01 Nov 2018

Estoy cansada y dolida de escribir y leer siempre el mismo dolor: abusos de niña, dejar que me abusen, abusar de otros… quiero que este dolor se quede en el pasado. No creo que deje de sentirlo pero intento hacerlo pequeño, lo aparco, integro el conocimiento que estas experiencias puedan tener (ahora lo dudo, aunque se dice que con el dolor crecemos tanto)  y empiezo de cero, si porque no tengo ni la menor idea de cómo se vive sin la ingobernabilidad que la lujuria produce en mi, sin la dependencia sexual, sin pensar con quien me voy a acostar hoy, etc. Es la inestabilidad que equilibraba mi vida, yo vivía dentro de la ingobernabilidad, todo podía ser muy planeado o totalmente improvisado, nunca sabia si lo planeado para mañana iba a suceder o habría “un plan mejor” que, por supuesto, elegía.

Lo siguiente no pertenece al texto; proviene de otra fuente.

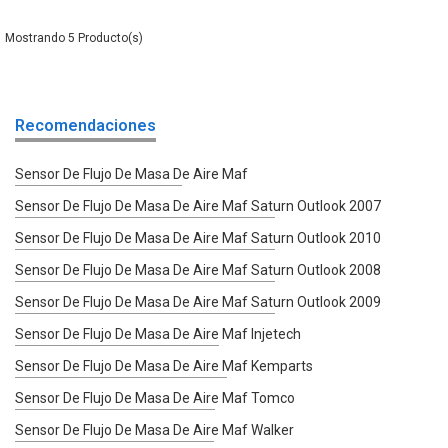
5
Recomendaciones
Sensor De Flujo De Masa De Aire Maf
Sensor De Flujo De Masa De Aire Maf Saturn Outlook 2007
Sensor De Flujo De Masa De Aire Maf Saturn Outlook 2010
Sensor De Flujo De Masa De Aire Maf Saturn Outlook 2008
Sensor De Flujo De Masa De Aire Maf Saturn Outlook 2009
Sensor De Flujo De Masa De Aire Maf Injetech
Sensor De Flujo De Masa De Aire Maf Kemparts
Sensor De Flujo De Masa De Aire Maf Tomco
Sensor De Flujo De Masa De Aire Maf Walker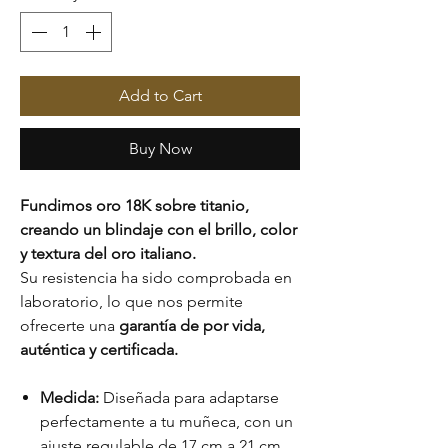
Add to Cart
Buy Now
Fundimos oro 18K sobre titanio,
creando un blindaje con el brillo, color
y textura del oro italiano.
Su resistencia ha sido comprobada en
laboratorio, lo que nos permite
ofrecerte una
garantía de por vida,
auténtica y certificada.
Medida:
Diseñada para adaptarse
perfectamente a tu muñeca, con un
ajuste regulable de 17 cm a 21 cm.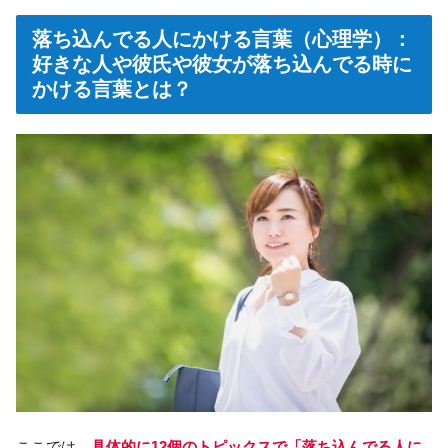
落ち込んでる人にかける言葉（心理学）：
好きな人や彼氏や彼女が落ち込んでる時に
かける言葉とは？
ここでは、
具体的に12個のトピックスで「落ち込んでる人に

Me viene a la cabeza un mundo lleno de gente y de situaciones caóticas como si fuera una burbuja gigante y yo flotando dentro de él. Todo vale. Al final no creo tanto en ser víctima como verdugo, todo este universo desordenado de personas, algunas conocidas con las que guardo relación y bastante vergüenza y un número grande de “olvidados”, víctimas de mi incapacidad para poner límites, de mi impotencia para llegar al final y no salir corriendo antes (que el salir corriendo seguro que me salvó  de alguna mala situación), impotencia para decir no, no a mi misma; al final todas esas personas las utilizaba y consumía para subir mi ego, físico, mental y espiritual, subir a un lugar que no tiene nada que ver con la espiritualidad, ya que lo que hacia era empujarlos, figuradamente, hacia abajo para sentirme yo mas arriba, los consumía, a unos los dejaba atrás,  a otros los tiraba. Esta palabra “tirar” referida a una persona me hace sentir super mal, mala, despreciable, sucia y el dolor que ahora siento al escribir esto no lo tapo con lujuria ni otras drogas, lo siento en el esternón como un puñetazo, respiro y me dejo sentir ese dolor que ya es pasado y que no quiero repetir.

Este ha sido un año de tranquilidad física y mental. La mente se me va muchas veces con las distracciones lujuriosas y cuando me doy cuenta de donde me he ido, creo que estoy perdiendo el tiempo pero no, me estoy reafirmando en mi condición de adicta a la lujuria, a la vez que siento la abstinencia y la victoria progresiva sobre la lujuria; en definitiva, si paro esta manifestación de la enfermedad de la adicción, como ya he parado otras, siento la victoria progresiva sobre la enfermedad de la adicción en general.

No me costó parar  las drogas y pensaba que estaba todo controlado, pero mi enfermedad no se controla, no puedo esconder mis sentimientos de miedo a la vida, a las preocupaciones, a enfrentarme con la sociedad, baja autoestima, ego desmesurado, a mi pasado, a mi familia a…a… tantas cosas, controlando, al final esta energía negativa se me va a convertir en algo malo. Tengo que ir diluyendo estos sentimientos, sustituirlos por espiritualidad y aprender a vivir sin necesidad de tapar nada, cosa que me parece difícil, solo al escribirla, pero que veo en los compañeros que se puede hacer y yo soy de la teoría de que “si ellos pueden yo también”

Cuando tengo un sentimiento que me resulta desagradable y doloroso (cansancio, pena, soledad, autocompasión, sentirme desgraciada –no se muy bien lo que es-) trato de escaparme con la comida, con el dinero y hasta hace poco con el sexo, y ha sido al parar la lujuria cuando he entendido como recorre mi cerebro la enfermedad de la adicción, el significado de la renuncia y que una adicción sustituye a la otra. Poniendo el límite lo puedo parar todo, esto no lo he conseguido, pero como aquí de lo que se trata es de la lujuria… ¡pues a esto me refiero!

Agradezco a los compañeros de mi grupo presencial por la experiencia que comparten con honestidad, a mi madrina que ha sabido “pillarme” el ritmo y a mi amiga y compañera que me escucha todas las locuras y me acompaña en la vida.